Exercise directions:
Extract the run of lines that starts at the top of the records below and ends at the line with "100% originalni", keeping both ends and excluding pictures.

Material for this exercise:

☆ ☆ ☆ ☆ ☆

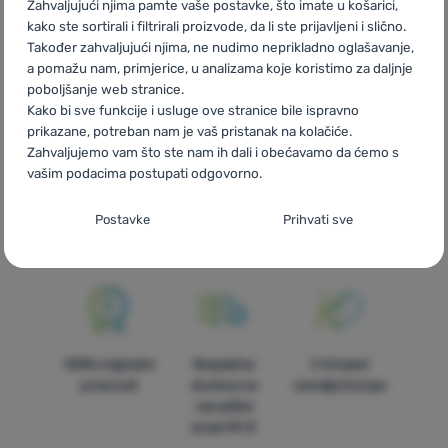
Westalpen
RO
Ortovox Westalpen
UA
Ortovox Westalpen
Zahvaljujući njima pamte vaše postavke, što imate u košarici,
BG
Ortovox Westalpen
PL
Ortovox Westalpen
IT
Ortovox
kako ste sortirali i filtrirali proizvode, da li ste prijavljeni i slično.
Westalpen
ES
Ortovox Westalpen
FR
Ortovox Westalpen
AT
Također zahvaljujući njima, ne nudimo neprikladno oglašavanje,
Ortovox Westalpen
DE
Ortovox Westalpen
CH
Ortovox
a pomažu nam, primjerice, u analizama koje koristimo za daljnje
poboljšanje web stranice.
Westalpen
Kako bi sve funkcije i usluge ove stranice bile ispravno
prikazane, potreban nam je vaš pristanak na kolačiće.
Zahvaljujemo vam što ste nam ih dali i obećavamo da ćemo s
vašim podacima postupati odgovorno.
Brza dostava
Najveći izbor
Savjetujemo
Postavljanje suglasnosti s kategorijama
Postavke
Prihvati sve
turističke
vas online i
kolačića
opreme!
telefonom
Neophodno
Neophodno
-
Naša web stranica ne bi ispravno funkcionirala
bez potrebnih kolačića.
.
UVIJEK AKTIVAN
100% originalni
Besplatna
U trinaest
Neophodni kolačići omogućuju pravilan rad naše web stranice.
proizvodi
dostava za
zemalja Europe
Preferencijalne i proširene funkcije
Preferencijalne i proširene funkcije
-
Zahvaljujući ovim
Te osnovne funkcije uključuju, na primjer, kibernetičku zaštitu
narudžbe
kolačićima, naša web stranica pamti Vaše postavke.
.
stranice, ispravan prikaz stranice ili prikaz prozorića kolačića.
iznad 59 €
Odobreno
Više informacija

☆ ☆ ☆ ☆ ☆

Task output:
Westalpen
RO
Ortovox Westalpen
UA
Ortovox Westalpen
Zahvaljujući njima pamte vaše postavke, što imate u košarici,
BG
Ortovox Westalpen
PL
Ortovox Westalpen
IT
Ortovox
kako ste sortirali i filtrirali proizvode, da li ste prijavljeni i slično.
Westalpen
ES
Ortovox Westalpen
FR
Ortovox Westalpen
AT
Također zahvaljujući njima, ne nudimo neprikladno oglašavanje,
Ortovox Westalpen
DE
Ortovox Westalpen
CH
Ortovox
a pomažu nam, primjerice, u analizama koje koristimo za daljnje
poboljšanje web stranice.
Westalpen
Kako bi sve funkcije i usluge ove stranice bile ispravno
prikazane, potreban nam je vaš pristanak na kolačiće.
Zahvaljujemo vam što ste nam ih dali i obećavamo da ćemo s
vašim podacima postupati odgovorno.
Brza dostava
Najveći izbor
Savjetujemo
Postavljanje suglasnosti s kategorijama
Postavke
Prihvati sve
turističke
vas online i
kolačića
opreme!
telefonom
Neophodno
Neophodno
-
Naša web stranica ne bi ispravno funkcionirala
bez potrebnih kolačića.
.
UVIJEK AKTIVAN
100% originalni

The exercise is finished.